*Task goal*: Please copy each line below that contains the string "will".

____

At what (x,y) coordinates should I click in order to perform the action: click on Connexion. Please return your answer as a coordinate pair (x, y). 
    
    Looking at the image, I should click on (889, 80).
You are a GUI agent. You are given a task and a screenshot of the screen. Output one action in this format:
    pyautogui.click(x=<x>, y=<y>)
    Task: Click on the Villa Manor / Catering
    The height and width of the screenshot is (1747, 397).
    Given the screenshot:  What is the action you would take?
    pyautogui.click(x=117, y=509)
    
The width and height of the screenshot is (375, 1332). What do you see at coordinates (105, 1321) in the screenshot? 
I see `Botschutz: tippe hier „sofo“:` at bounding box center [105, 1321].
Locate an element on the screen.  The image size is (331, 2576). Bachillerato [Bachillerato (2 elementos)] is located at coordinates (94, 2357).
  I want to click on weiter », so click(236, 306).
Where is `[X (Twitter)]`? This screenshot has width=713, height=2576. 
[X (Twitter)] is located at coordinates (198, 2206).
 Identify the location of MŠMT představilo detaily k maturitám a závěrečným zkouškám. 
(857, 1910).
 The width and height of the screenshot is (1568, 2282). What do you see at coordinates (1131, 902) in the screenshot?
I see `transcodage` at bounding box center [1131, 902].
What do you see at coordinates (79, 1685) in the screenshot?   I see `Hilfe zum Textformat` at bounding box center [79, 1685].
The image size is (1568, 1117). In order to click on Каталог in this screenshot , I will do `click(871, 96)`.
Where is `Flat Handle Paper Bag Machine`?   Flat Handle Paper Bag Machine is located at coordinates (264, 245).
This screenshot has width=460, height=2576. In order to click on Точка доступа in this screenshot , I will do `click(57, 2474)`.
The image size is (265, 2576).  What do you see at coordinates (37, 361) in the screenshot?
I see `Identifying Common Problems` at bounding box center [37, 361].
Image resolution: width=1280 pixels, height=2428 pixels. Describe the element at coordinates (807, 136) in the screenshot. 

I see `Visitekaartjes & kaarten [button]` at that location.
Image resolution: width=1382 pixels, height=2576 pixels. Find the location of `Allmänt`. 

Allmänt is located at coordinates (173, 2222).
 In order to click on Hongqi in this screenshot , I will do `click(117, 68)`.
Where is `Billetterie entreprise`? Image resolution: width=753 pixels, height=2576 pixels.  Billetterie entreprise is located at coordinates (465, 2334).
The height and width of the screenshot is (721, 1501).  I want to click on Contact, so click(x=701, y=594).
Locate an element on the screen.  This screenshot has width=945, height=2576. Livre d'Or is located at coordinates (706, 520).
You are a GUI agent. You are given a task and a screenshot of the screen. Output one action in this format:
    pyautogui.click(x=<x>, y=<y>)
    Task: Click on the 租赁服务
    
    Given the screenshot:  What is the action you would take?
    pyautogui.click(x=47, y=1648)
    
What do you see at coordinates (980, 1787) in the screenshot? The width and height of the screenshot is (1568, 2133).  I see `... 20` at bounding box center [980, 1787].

____

*Solved problem*:
The image size is (1568, 1117). In order to click on Каталог in this screenshot , I will do `click(871, 96)`.
This screenshot has width=460, height=2576. In order to click on Точка доступа in this screenshot , I will do `click(57, 2474)`.
 In order to click on Hongqi in this screenshot , I will do `click(117, 68)`.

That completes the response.